Saved entries:

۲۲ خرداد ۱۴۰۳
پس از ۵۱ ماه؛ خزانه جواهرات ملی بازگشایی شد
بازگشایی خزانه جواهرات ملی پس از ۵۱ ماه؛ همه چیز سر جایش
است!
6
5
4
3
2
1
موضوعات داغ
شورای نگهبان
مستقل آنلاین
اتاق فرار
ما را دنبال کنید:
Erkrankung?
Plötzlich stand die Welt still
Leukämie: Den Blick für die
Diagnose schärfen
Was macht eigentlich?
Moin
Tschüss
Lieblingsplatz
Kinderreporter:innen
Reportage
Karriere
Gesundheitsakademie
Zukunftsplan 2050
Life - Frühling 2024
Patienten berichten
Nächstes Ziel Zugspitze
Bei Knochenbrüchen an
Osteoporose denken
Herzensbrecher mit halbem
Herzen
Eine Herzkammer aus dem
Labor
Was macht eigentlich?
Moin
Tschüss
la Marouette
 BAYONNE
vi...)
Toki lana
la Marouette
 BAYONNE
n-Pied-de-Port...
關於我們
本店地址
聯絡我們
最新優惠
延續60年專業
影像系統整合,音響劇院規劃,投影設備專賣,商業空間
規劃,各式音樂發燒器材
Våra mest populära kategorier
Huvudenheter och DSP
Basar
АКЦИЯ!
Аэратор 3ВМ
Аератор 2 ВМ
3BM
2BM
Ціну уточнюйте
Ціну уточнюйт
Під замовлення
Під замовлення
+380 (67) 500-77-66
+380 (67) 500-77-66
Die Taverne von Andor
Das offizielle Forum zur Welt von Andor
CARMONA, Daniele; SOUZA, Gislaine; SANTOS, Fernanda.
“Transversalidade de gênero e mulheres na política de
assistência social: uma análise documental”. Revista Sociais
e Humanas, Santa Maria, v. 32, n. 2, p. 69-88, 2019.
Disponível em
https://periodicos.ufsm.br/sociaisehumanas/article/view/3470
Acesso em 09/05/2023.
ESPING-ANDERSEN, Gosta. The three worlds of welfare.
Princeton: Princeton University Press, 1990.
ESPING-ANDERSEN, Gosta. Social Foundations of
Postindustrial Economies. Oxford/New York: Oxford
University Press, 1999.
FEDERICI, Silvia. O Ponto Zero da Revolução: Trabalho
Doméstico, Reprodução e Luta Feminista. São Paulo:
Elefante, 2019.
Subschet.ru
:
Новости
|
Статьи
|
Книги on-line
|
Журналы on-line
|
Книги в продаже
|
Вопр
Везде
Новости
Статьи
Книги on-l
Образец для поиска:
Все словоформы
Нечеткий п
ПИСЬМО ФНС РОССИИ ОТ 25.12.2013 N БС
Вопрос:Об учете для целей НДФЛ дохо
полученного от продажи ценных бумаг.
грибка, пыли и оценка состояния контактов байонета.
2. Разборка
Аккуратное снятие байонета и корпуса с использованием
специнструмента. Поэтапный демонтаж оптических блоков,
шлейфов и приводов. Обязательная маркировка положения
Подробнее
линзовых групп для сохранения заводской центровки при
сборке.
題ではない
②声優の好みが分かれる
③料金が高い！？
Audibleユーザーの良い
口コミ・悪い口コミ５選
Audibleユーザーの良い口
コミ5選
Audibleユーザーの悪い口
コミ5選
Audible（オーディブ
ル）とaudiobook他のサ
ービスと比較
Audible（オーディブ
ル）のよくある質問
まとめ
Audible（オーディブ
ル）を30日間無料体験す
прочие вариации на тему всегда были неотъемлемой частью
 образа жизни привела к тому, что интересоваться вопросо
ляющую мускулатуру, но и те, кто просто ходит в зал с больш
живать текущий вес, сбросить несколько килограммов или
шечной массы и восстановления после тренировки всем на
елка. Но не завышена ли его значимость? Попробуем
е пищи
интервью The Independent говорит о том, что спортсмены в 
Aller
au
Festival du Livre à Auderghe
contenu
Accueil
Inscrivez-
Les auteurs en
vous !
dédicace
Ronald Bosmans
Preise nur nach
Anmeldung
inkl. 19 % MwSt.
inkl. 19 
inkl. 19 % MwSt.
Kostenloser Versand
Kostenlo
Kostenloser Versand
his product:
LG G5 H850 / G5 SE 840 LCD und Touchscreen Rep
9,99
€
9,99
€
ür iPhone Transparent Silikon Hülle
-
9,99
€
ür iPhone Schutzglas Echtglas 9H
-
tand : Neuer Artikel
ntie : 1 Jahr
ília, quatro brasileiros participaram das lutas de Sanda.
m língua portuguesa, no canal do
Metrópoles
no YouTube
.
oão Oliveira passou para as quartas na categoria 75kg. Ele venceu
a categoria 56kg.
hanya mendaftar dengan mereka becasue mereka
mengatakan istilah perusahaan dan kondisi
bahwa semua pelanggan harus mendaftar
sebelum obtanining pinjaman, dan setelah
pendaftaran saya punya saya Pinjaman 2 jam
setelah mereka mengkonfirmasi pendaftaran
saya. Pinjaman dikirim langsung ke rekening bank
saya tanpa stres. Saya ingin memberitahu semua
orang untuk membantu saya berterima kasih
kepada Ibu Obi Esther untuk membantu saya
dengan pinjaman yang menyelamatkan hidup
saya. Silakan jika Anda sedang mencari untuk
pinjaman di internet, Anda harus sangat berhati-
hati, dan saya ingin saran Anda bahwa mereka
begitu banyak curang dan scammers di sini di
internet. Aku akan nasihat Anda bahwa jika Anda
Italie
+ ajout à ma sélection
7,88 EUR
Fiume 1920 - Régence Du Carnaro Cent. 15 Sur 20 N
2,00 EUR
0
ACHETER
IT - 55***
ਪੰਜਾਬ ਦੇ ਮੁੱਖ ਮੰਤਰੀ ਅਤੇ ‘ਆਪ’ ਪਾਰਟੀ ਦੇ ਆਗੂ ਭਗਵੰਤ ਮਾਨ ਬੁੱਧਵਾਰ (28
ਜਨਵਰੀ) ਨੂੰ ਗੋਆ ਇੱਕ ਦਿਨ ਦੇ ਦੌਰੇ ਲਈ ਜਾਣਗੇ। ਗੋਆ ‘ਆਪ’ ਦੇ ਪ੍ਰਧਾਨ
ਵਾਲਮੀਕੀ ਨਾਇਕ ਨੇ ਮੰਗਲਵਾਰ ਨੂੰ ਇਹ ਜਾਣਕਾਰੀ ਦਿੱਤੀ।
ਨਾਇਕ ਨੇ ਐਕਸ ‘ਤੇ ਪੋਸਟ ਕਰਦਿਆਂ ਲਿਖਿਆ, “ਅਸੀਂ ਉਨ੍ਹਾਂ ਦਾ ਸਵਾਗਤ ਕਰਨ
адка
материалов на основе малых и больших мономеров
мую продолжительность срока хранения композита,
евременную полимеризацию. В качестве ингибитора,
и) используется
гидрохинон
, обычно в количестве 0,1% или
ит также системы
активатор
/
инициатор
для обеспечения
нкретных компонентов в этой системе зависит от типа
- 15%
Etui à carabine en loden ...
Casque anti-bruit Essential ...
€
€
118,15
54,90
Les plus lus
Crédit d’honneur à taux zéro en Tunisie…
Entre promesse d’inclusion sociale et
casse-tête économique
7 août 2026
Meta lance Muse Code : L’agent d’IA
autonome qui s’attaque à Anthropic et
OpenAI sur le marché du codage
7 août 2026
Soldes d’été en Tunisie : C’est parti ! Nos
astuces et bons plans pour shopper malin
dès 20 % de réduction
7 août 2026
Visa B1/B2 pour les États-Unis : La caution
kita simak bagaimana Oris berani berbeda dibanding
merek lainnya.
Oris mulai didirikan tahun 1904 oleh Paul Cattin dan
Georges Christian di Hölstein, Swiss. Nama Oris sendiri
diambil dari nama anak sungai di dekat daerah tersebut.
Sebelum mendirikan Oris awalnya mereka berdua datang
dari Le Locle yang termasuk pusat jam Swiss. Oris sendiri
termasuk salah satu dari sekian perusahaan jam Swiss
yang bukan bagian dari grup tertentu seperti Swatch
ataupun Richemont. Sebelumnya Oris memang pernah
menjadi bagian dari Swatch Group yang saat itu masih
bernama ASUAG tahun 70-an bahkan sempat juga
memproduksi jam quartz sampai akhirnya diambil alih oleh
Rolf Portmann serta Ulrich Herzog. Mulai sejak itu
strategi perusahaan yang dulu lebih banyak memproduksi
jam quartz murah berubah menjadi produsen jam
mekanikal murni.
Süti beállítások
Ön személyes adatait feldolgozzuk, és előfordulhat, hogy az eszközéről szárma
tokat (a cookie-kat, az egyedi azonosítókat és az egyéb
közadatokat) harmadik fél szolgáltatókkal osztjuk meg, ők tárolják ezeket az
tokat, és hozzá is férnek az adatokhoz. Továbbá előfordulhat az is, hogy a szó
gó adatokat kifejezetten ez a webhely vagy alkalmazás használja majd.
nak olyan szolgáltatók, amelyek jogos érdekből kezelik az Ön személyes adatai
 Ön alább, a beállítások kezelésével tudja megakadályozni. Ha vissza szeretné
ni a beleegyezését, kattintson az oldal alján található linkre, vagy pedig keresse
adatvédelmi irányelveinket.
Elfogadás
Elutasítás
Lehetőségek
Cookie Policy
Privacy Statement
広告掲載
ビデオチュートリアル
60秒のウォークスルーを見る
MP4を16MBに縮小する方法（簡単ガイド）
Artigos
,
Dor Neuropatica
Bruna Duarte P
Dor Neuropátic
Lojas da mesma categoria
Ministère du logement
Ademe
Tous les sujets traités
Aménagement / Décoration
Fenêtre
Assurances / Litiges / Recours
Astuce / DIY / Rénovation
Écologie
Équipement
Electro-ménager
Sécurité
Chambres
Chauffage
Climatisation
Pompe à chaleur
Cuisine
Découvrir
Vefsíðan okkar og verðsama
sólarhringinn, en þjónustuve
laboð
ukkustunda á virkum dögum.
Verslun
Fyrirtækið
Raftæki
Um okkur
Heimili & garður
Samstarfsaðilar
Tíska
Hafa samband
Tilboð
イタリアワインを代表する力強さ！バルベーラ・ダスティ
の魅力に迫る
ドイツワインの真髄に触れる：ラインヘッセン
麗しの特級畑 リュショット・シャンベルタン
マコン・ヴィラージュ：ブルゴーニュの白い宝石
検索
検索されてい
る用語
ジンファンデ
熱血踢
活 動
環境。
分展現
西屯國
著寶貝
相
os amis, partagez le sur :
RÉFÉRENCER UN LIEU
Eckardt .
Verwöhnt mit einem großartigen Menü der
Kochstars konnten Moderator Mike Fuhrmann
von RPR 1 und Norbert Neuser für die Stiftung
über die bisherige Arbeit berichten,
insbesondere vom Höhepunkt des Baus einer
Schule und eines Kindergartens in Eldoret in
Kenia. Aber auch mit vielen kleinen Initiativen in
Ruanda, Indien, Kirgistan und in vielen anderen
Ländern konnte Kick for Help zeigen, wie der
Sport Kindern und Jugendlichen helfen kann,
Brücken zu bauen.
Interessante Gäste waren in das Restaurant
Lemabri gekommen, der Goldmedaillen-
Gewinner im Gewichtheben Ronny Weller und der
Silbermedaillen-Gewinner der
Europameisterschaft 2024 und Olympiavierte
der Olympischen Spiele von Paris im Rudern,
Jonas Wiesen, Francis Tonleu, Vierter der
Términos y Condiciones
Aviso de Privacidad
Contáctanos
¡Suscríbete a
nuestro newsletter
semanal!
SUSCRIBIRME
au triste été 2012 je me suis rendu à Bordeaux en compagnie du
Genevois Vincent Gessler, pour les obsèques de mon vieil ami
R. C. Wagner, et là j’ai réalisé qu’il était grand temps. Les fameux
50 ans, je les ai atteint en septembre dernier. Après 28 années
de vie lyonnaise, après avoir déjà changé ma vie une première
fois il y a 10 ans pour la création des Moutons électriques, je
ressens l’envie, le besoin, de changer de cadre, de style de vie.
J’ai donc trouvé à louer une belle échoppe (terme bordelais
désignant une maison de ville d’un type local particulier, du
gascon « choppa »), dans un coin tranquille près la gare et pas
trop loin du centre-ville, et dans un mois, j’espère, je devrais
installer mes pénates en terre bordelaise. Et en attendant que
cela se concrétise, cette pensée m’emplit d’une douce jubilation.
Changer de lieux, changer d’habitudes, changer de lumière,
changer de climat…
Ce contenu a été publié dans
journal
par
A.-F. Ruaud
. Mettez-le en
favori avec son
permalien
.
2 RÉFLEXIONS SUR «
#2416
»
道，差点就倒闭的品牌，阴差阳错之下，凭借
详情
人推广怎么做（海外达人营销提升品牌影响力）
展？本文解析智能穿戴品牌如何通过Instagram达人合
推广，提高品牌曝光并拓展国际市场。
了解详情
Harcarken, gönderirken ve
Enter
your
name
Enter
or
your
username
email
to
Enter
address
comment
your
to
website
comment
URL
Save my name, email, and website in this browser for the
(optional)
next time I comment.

## WHAT IS EXPECTED
Would you filter the records and copy each line that contains the word "changer"?

## RESULT
ressens l’envie, le besoin, de changer de cadre, de style de vie.
Changer de lieux, changer d’habitudes, changer de lumière,
changer de climat…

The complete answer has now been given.